What lines in the entries below contain the word "breadcrumb"? Copy all of them.

══ Records for processing ══

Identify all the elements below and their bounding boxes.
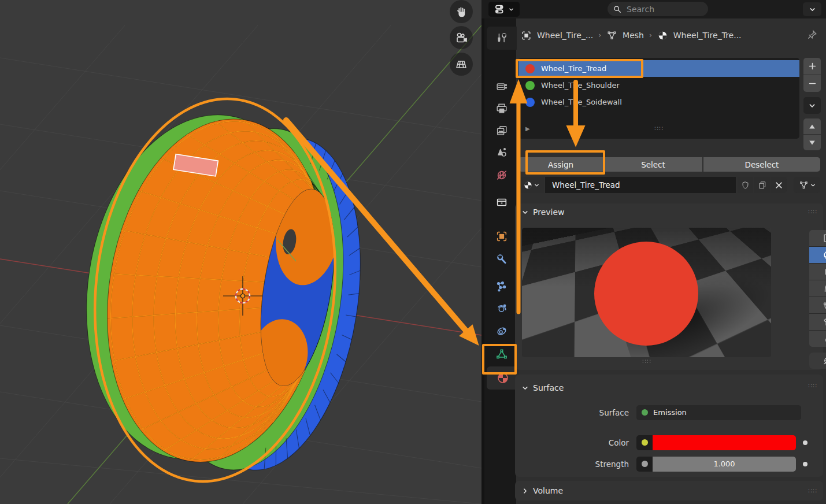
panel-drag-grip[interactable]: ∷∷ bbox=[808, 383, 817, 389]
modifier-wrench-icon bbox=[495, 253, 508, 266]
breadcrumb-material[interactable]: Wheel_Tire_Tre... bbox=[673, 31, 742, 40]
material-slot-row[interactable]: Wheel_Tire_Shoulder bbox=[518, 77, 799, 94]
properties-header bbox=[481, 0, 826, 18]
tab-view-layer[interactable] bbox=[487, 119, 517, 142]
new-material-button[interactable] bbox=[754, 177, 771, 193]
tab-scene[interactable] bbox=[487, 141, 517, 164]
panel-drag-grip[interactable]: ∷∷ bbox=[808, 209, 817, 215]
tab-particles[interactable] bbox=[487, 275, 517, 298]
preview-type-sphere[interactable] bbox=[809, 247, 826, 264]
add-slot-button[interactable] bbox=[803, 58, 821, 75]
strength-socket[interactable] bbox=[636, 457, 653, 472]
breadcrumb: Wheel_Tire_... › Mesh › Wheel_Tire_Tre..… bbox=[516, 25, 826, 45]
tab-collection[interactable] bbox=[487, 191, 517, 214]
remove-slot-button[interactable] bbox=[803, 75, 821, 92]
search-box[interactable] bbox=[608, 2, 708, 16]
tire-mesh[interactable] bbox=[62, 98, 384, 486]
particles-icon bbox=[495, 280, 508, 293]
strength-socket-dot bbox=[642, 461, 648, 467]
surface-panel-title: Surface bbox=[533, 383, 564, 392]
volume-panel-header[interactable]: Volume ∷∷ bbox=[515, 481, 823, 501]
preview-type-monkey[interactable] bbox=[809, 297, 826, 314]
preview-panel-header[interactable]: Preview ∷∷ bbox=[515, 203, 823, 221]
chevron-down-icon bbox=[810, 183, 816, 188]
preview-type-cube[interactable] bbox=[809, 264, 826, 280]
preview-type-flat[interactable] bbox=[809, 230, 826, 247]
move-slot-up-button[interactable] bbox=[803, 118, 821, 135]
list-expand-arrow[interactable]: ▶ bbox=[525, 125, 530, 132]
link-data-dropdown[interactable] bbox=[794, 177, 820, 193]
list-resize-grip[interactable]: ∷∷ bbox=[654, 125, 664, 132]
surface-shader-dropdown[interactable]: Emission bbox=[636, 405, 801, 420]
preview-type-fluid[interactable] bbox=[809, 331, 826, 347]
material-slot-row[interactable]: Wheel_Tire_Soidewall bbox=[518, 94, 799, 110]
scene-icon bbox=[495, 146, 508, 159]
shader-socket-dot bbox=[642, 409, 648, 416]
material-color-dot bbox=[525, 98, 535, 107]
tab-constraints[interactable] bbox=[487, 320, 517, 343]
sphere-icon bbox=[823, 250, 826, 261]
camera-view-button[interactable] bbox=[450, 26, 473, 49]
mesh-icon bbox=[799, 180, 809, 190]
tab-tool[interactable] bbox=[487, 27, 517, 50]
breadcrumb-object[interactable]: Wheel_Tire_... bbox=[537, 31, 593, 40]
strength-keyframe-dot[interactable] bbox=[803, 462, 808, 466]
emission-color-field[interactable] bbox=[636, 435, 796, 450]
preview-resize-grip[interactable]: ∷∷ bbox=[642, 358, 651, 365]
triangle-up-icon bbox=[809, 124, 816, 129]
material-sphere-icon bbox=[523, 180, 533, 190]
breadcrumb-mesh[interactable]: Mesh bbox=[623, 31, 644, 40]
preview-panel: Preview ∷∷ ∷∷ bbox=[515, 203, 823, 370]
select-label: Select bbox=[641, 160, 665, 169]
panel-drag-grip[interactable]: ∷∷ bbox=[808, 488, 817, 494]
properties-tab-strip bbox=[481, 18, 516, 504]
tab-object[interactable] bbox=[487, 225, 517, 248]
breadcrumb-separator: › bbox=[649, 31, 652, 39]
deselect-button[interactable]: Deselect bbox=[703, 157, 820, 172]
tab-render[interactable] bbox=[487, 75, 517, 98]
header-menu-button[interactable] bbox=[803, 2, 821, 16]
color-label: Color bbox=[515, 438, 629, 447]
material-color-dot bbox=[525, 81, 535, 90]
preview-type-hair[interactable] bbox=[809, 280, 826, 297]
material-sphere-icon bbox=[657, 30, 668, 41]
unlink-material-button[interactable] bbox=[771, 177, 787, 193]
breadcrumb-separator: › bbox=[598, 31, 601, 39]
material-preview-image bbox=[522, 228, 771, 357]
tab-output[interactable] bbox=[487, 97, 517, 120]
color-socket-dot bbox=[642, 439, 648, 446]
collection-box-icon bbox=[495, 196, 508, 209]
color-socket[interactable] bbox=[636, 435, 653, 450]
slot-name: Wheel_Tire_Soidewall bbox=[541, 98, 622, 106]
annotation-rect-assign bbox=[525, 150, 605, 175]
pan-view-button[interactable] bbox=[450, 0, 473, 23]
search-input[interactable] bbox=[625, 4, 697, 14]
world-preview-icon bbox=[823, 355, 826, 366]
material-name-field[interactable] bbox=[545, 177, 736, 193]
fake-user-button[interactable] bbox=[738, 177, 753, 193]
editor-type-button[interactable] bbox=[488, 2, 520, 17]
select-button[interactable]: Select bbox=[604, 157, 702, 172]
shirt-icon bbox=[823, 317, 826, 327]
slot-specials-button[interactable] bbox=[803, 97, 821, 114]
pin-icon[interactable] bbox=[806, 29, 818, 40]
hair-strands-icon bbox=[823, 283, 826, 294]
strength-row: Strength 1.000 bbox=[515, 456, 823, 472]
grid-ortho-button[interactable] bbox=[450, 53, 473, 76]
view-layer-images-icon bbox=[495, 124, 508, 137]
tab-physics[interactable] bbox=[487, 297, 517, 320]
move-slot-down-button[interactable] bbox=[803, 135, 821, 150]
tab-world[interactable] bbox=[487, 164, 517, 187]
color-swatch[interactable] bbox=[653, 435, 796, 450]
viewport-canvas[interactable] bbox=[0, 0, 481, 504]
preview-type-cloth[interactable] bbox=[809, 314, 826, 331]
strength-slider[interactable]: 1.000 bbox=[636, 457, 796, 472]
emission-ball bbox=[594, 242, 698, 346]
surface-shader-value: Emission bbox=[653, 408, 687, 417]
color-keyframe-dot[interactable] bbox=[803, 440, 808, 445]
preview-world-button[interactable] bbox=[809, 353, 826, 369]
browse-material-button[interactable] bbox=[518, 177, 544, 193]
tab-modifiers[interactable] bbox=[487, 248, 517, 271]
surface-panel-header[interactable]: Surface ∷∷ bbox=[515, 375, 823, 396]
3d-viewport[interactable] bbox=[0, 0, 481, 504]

═══
══ Records for processing ══

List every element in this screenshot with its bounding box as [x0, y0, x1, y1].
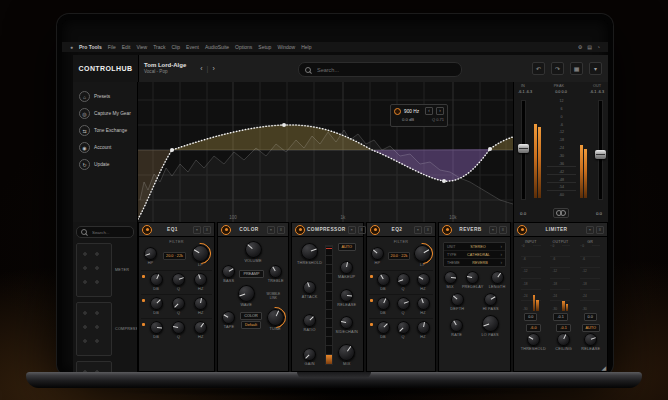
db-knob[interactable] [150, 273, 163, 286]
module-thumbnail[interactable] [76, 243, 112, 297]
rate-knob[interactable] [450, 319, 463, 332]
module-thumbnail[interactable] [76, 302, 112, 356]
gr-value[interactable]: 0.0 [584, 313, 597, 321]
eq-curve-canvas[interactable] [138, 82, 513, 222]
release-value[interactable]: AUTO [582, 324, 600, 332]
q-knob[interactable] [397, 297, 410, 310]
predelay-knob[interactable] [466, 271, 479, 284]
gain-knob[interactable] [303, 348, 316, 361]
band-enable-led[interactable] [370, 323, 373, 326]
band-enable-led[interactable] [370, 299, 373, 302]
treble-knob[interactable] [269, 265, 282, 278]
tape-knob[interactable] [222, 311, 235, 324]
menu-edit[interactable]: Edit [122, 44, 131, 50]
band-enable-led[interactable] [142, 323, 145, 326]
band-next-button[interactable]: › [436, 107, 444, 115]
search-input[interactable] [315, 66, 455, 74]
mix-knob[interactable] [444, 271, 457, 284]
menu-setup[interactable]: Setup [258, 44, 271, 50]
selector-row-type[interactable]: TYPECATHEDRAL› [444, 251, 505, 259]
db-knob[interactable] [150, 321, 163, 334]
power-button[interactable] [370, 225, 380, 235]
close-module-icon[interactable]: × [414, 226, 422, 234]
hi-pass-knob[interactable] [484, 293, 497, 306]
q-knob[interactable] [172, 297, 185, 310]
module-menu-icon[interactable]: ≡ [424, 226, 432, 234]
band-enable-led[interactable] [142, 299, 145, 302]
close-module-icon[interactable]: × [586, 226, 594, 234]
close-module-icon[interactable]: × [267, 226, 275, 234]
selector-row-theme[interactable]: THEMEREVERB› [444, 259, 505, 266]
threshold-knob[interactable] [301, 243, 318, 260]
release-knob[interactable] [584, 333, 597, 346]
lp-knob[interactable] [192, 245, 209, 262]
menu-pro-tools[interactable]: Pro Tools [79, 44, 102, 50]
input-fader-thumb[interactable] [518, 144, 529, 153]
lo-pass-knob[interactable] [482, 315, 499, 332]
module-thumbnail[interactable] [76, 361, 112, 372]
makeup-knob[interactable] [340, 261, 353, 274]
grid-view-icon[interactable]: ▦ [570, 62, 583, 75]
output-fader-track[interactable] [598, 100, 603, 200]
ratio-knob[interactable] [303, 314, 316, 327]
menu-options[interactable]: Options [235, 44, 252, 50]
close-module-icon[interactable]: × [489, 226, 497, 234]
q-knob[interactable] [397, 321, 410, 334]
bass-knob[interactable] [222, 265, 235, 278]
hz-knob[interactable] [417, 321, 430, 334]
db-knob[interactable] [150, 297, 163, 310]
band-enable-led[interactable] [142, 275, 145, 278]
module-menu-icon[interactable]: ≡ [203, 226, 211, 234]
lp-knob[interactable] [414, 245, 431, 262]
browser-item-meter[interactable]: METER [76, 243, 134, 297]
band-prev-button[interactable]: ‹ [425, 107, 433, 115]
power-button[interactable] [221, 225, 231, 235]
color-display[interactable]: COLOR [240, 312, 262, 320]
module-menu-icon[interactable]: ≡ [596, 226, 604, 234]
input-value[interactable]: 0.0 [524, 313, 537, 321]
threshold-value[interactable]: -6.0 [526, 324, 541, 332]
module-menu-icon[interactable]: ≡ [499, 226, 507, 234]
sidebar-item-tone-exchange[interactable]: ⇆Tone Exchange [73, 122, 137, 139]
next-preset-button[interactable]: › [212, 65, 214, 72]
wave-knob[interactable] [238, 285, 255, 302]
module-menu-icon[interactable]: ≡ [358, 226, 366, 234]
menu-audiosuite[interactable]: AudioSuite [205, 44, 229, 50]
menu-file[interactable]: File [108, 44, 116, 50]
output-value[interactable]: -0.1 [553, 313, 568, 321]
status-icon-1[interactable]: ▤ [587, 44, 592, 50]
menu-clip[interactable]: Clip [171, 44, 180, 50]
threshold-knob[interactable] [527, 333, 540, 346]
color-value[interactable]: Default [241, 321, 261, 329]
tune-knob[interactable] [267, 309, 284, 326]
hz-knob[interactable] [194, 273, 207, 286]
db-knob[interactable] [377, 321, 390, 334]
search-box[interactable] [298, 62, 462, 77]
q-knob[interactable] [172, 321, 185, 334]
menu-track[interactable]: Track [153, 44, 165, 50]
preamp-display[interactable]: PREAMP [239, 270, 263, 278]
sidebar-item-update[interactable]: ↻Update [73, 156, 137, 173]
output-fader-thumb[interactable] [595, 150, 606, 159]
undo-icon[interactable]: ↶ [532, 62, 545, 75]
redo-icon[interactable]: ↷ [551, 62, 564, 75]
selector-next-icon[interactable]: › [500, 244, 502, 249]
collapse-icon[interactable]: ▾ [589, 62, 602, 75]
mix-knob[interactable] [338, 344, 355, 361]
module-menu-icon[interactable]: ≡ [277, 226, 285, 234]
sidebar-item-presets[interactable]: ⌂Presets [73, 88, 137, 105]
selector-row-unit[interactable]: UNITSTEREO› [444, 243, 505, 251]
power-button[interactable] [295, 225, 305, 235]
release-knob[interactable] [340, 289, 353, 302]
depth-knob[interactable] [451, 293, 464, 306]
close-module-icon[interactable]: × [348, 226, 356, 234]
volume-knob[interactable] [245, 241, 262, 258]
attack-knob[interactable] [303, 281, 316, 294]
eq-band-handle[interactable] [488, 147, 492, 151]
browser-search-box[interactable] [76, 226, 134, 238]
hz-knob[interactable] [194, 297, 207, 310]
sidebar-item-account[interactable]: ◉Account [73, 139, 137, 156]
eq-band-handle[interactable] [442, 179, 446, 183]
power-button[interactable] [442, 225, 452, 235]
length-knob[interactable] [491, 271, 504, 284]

═══

▸ **Result of the task**
breadcrumb-material[interactable]: Wheel_Tire_Tre... bbox=[673, 31, 742, 40]
breadcrumb: Wheel_Tire_... › Mesh › Wheel_Tire_Tre..… bbox=[516, 25, 826, 45]
breadcrumb-object[interactable]: Wheel_Tire_... bbox=[537, 31, 593, 40]
breadcrumb-mesh[interactable]: Mesh bbox=[623, 31, 644, 40]
breadcrumb-separator: › bbox=[649, 31, 652, 39]
breadcrumb-separator: › bbox=[598, 31, 601, 39]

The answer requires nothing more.